● **Activity**
The result should be all the records, exact and complete, without a single picture.

● **Information**
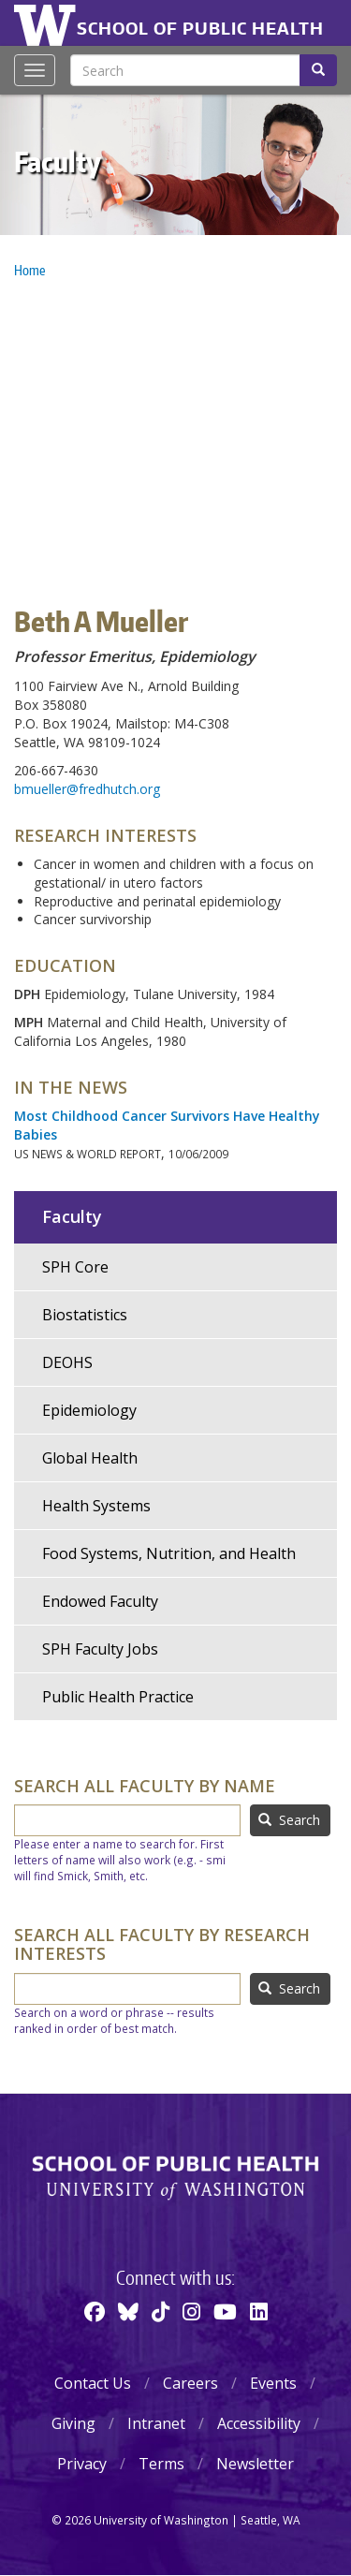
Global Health (90, 1458)
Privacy (82, 2463)
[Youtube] (225, 2311)
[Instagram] (191, 2311)
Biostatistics (84, 1314)
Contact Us (92, 2383)
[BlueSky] (128, 2311)
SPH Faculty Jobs (100, 1649)
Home (29, 270)
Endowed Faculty (100, 1601)
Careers (190, 2383)
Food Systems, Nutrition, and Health (169, 1553)
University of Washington (48, 23)
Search (289, 1820)
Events (273, 2383)
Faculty (57, 161)
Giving (73, 2423)
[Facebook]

● **Result of the exercise**
Global Health (90, 1458)
Privacy (82, 2463)
[Youtube] (225, 2311)
[Instagram] (191, 2311)
Biostatistics (84, 1314)
Contact Us (92, 2383)
[BlueSky] (128, 2311)
SPH Faculty Jobs (100, 1649)
Home (29, 270)
Endowed Faculty (100, 1601)
Careers (190, 2383)
Food Systems, Nutrition, and Health (169, 1553)
University of Washington (48, 23)
Search (289, 1820)
Events (273, 2383)
Faculty (57, 161)
Giving (73, 2423)
[Facebook]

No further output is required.